Most of the islands in French Polynesia have marae created and left behind by the local’s ancestors. These marae are ancient open air sacred temples where many tikis are located which are personifications of divinities and heroes. However, some islands have a great number of marae and tikis than others. Some islands were cultural centers where elders and leaders gathered to hold ceremonies.
The Marquesas reveal their beauty and transport their visitors in a voyage out of time. Discover these treasures at the end of the world !
Nuku Hiva has a several ceremonial areas with many marae located around the grounds. One of the biggest areas is in the main bay of Taiohae which is where we anchored while we waited for our parts to arrive. The overall grounds are about the size of a football field. To the far right is a covered area with a thatched roof being held up by hand-carved tikis.
In the back and behind the covered area are several large stones waiting to be carved. I wonder if they are waiting for the next cultural festival? You can imagine what shapes they may become, for instance the one on the lower right could be a great turtle and the one on the upper left would make a great tiki family. The center photo probably was a light warning of hazardous waters (shallow and rocky).
Carvings Tell a Story
I wish the marae site had signs explaining their significance. Unfortunately, there is no literature or information on them. I do know that each carving tells a story and shares the history and culture of the local population. The top photo depicts a family, the lower left looks like a warrior and the bottom right their food source, fish.
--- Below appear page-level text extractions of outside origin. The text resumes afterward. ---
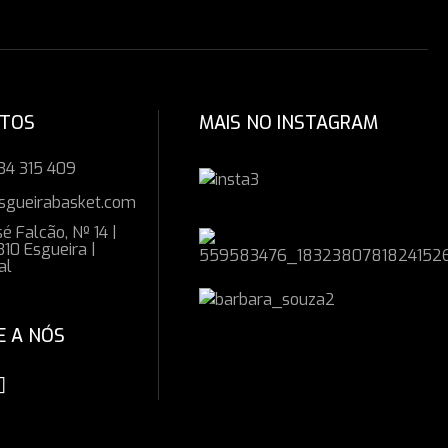
CTOS
MAIS NO INSTAGRAM
34 315 409
sgueirabasket.com
é Falcão, Nº 14 |
10 Esgueira |
al
E A NÓS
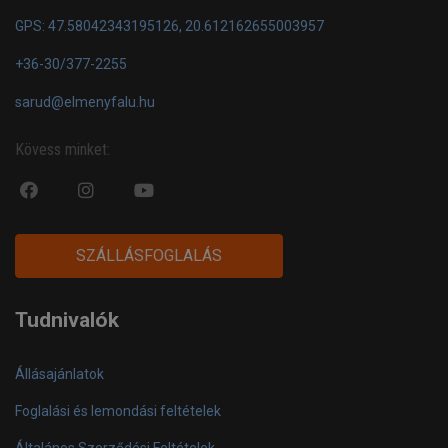
GPS: 47.58042343195126, 20.612162655003957
+36-30/377-2255
sarud@elmenyfalu.hu
Kövess minket:
fa
fab
fa
fa-
fa-
fa-
facebook-
instagram
youtube-
SZÁLLÁSFOGLALÁS
official
play
Tudnivalók
Állásajánlatok
Foglalási és lemondási feltételek
Általános Szerződési Feltételek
This little guy is well balanced and has two designs. One on each side. I think he is my favorite because he is so unusual.
The warrior tikis protect the bay around this marae. Then I found two bowl type carvings with lots of little tikis around the center bowl. Super cool, maybe a baptism area? Ha, no!
In the corner of the site is a large tiki with a book in its mouth. The book had carvings in Marquesan.
Another large marae was located in the center, on a platform. It looked like a chief or leader flanked by guards.
Despite the amazing beauty of the tikis and marae, many people just walk right on by. However, many cruisers have stopped to relish in the history.